Jakarta, MI - Kementerian Perindustrian (Kemenperin) membantah kabar yang menyebut dua perusahaan komponen otomotif merelokasi operasinya dari Indonesia ke Vietnam. Pemerintah juga menegaskan tidak ada pemutusan hubungan kerja (PHK) di kedua perusahaan tersebut.
Klarifikasi ini disampaikan setelah Kemenperin melakukan penelusuran langsung atas informasi yang sempat beredar. Pengecekan dilakukan atas arahan Menteri Perindustrian Agus Gumiwang Kartasasmita.
Juru Bicara Kemenperin, Febri Hendri Antoni Arief, mengatakan tim telah menyelesaikan investigasi lapangan dan menemukan bahwa PT JAI maupun PT SAI masih beroperasi normal di Jawa Timur. Aktivitas produksi di kedua perusahaan juga berjalan seperti biasa tanpa gangguan.
"Pada hari Minggu sore tanggal 21 Juni 2026, Bapak Menteri Perindustrian telah memerintahkan Dirjen ILMATE untuk menelusuri kebenaran informasi relokasi perusahaan industri komponen otomotif dari Indonesia ke Vietnam," kata Febri.
Menurut hasil penelusuran, hingga saat ini tidak ada rencana relokasi fasilitas produksi ke Vietnam.
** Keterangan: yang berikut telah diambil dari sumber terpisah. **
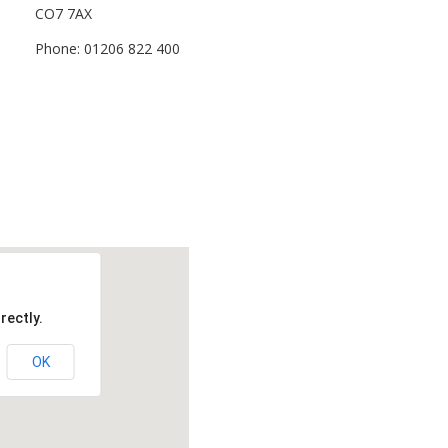
CO7 7AX
Phone: 01206 822 400
rectly.
OK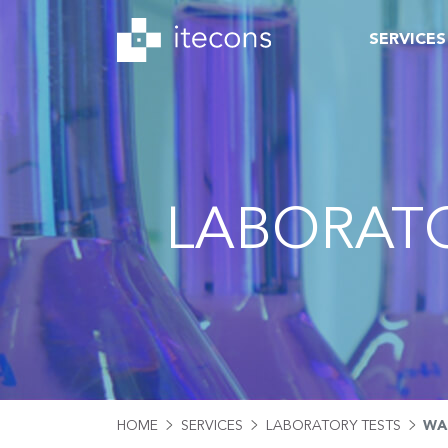
SERVICES
LABORATO
HOME
SERVICES
LABORATORY TESTS
WA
Selain itu, perusahaan juga memastikan tidak melakukan pengurangan karyawan.
"Berdasarkan hasil penelusuran kebenaran informasi ini, kami dari Kementerian Perindustrian sementara menyimpulkan bahwa pertama belum ada rencana relokasi fasilitas produksi PT. JAI dan PT. SAI dari Indonesia ke Vietnam. Dan kedua tidak ada pengurangan tenaga kerja atau PHK pada dua perusahaan industri tersebut," ujar Febri.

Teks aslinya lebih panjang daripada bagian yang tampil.